On 8 April 2016, a Falcon 9 booster was launched from Cape Canaveral on an ISS re-supply mission. The first stage of this booster rocket became the first to make a successful landing on the drone barge downrange in the Atlantic.

A002_C002_0408A9Source: SpaceX

You can view a short video of the Falcon 9 booster landing on the drone barge at the following link:

https://www.youtube.com/watch?v=RPGUQySBikQ

In the video, you will note the barge heaving in the moderate seas. After landing, the 156 foot (47.5 m) tall booster rocket is just balanced on its landing legs. Before the barge can be towed back to port, crew must board the barge and secure the booster. This is done by placing “shoes” over the landing feet and welding the shoes to the deck of the barge. Once back at Cape Canaveral, the booster will be examined and the rocket engine will be test fired to determine if the first stage can be reused.

Previously, on 21 December 2015, SpaceX successfully launched its Falcon 9 booster on an orbital mission and then landed the first stage back on the ground at Cape Canaveral. As shown in the diagram below, this involved a very different flight profile than for a Falcon 9 flight with a landing on the downrange drone barge. For the December 2015 flight, the Falcon 9 first stage had to reverse direction to fly back to Cape Canaveral from about 59 miles (95 km) downrange and then decelerate and maneuver for a soft, vertical landing about 10 minutes after launch.

Blue Origin-Falcon flight profile comparedSource: SpaceX

After recovering the booster, the Falcon 9 was inspected and the engines were successfully re-tested on 15 January 2016, on a launch pad at Cape Canaveral. I could not determine if this Falcon 9 first stage has been reused.

So, the current score for SpaceX is 6 attempts (not counting the February 2015 soft landing in the ocean) and 2 successes (one on land and one on the drone barge) in 15 months.

Refer to the SpaceX website at the following link for more information.

http://www.spacex.com

The bottom line

In the above diagram for the December 2015 Falcon 9 flight, the relative complexity of a typical New Shepard flight profile and the Falcon 9 flight profile with return to Cape Canaveral is clear. The Falcon 9 flight profile for a landing on the small, moving, down-range drone barge is even more complex.

The New Shepard sub-orbital mission is much less challenging than any Falcon 9 orbital mission. Nonetheless, both booster rockets face very similar challenges as they approach the landing site to execute an autonomous, soft, vertical landing.

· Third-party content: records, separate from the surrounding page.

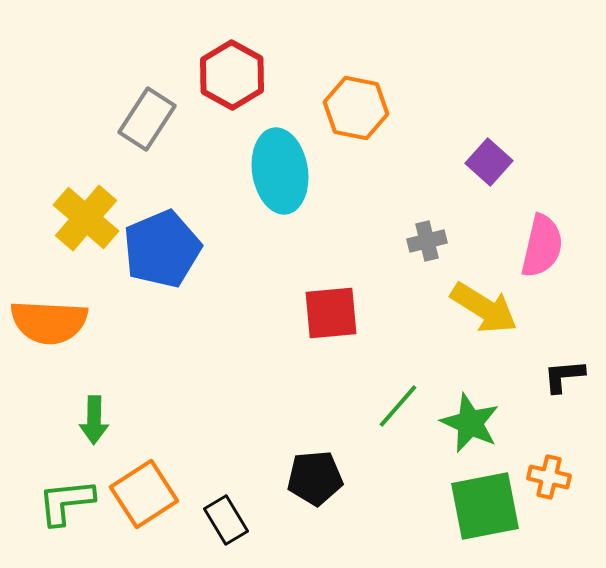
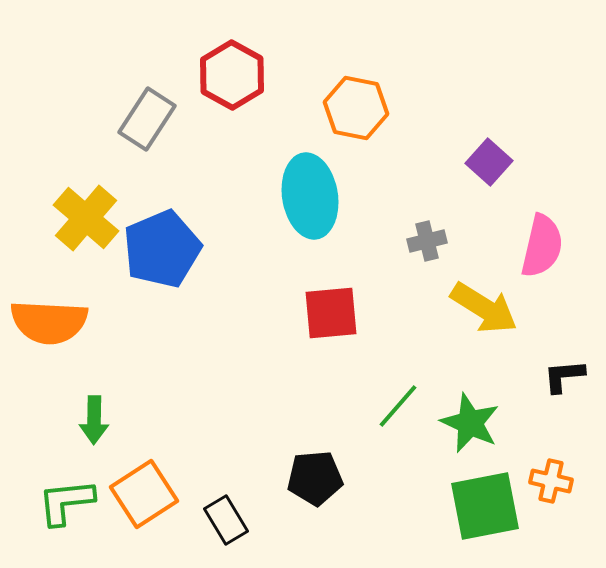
cyan ellipse: moved 30 px right, 25 px down
orange cross: moved 2 px right, 4 px down
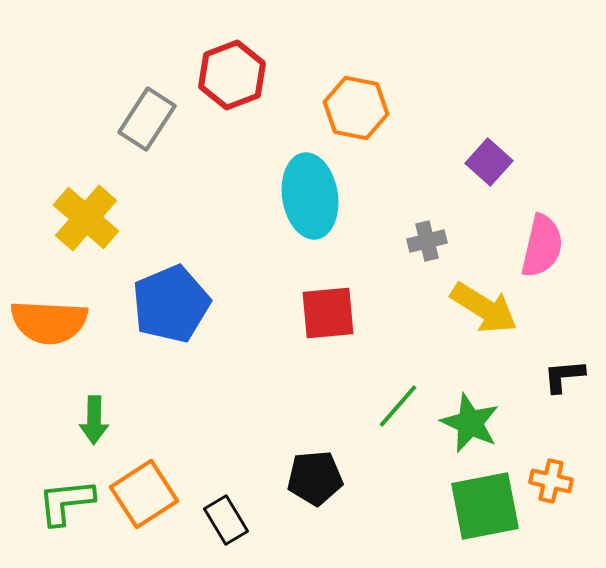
red hexagon: rotated 10 degrees clockwise
blue pentagon: moved 9 px right, 55 px down
red square: moved 3 px left
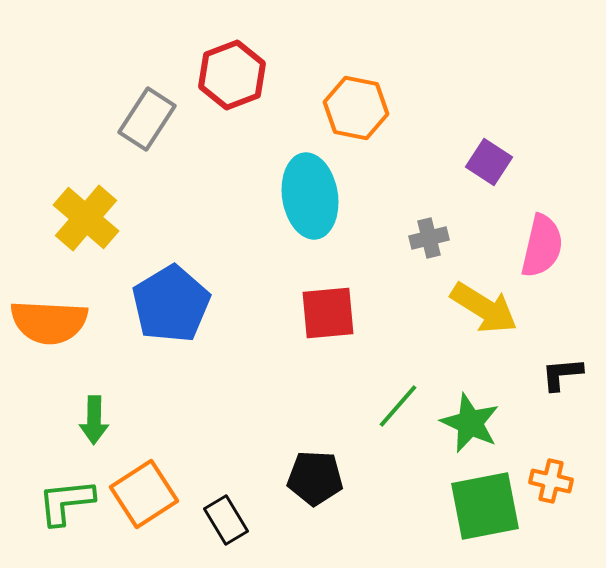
purple square: rotated 9 degrees counterclockwise
gray cross: moved 2 px right, 3 px up
blue pentagon: rotated 8 degrees counterclockwise
black L-shape: moved 2 px left, 2 px up
black pentagon: rotated 8 degrees clockwise
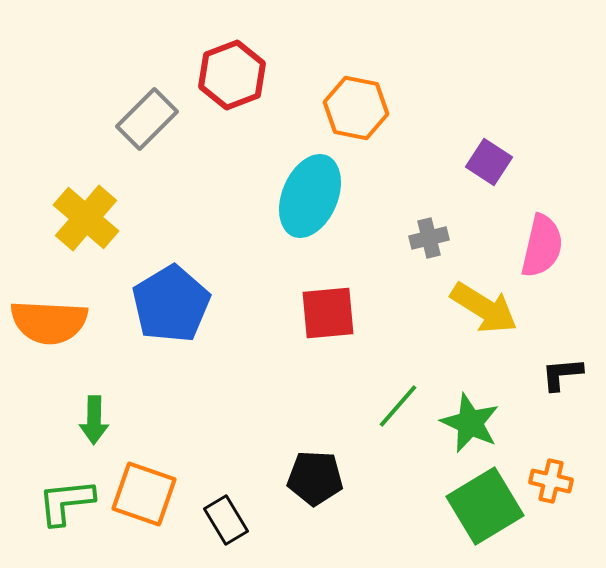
gray rectangle: rotated 12 degrees clockwise
cyan ellipse: rotated 32 degrees clockwise
orange square: rotated 38 degrees counterclockwise
green square: rotated 20 degrees counterclockwise
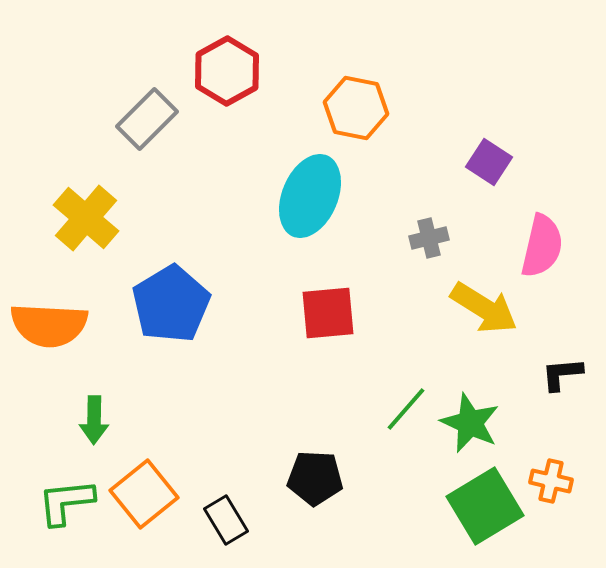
red hexagon: moved 5 px left, 4 px up; rotated 8 degrees counterclockwise
orange semicircle: moved 3 px down
green line: moved 8 px right, 3 px down
orange square: rotated 32 degrees clockwise
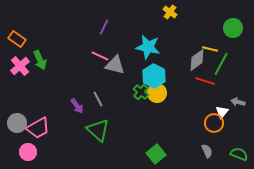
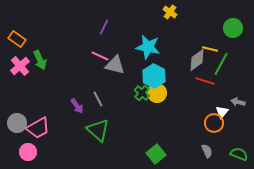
green cross: moved 1 px right, 1 px down
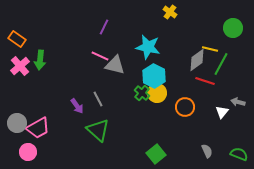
green arrow: rotated 30 degrees clockwise
orange circle: moved 29 px left, 16 px up
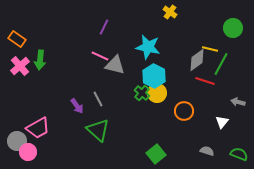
orange circle: moved 1 px left, 4 px down
white triangle: moved 10 px down
gray circle: moved 18 px down
gray semicircle: rotated 48 degrees counterclockwise
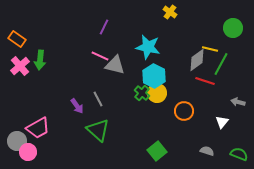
green square: moved 1 px right, 3 px up
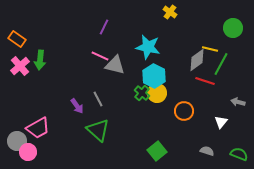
white triangle: moved 1 px left
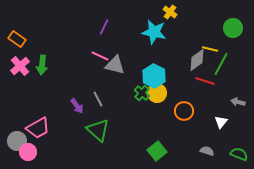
cyan star: moved 6 px right, 15 px up
green arrow: moved 2 px right, 5 px down
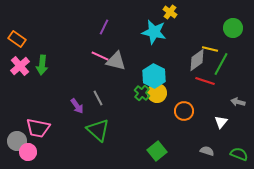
gray triangle: moved 1 px right, 4 px up
gray line: moved 1 px up
pink trapezoid: rotated 40 degrees clockwise
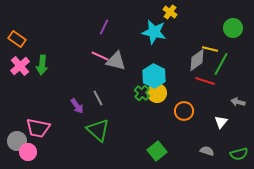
green semicircle: rotated 144 degrees clockwise
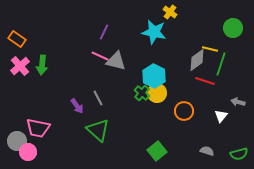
purple line: moved 5 px down
green line: rotated 10 degrees counterclockwise
white triangle: moved 6 px up
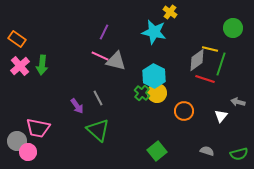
red line: moved 2 px up
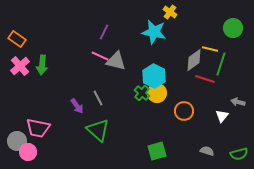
gray diamond: moved 3 px left
white triangle: moved 1 px right
green square: rotated 24 degrees clockwise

Both Blue Origin and SpaceX have made tremendous technological leaps in demonstrating that a booster rocket can make an autonomous, soft, vertical landing and remain in a condition that allows its reuse in a subsequent mission. Blue Origin actually has reused their booster rocket and capsule twice, further demonstrating the maturity of reusable rocket technology.

It remains to be seen if this technology actually delivers the operating cost savings anticipated by Blue Origin and SpaceX. I hope it does. When space tourism becomes a reality, the hoped-for cost benefits of reusable booster rockets and spacecraft could affect my ticket price.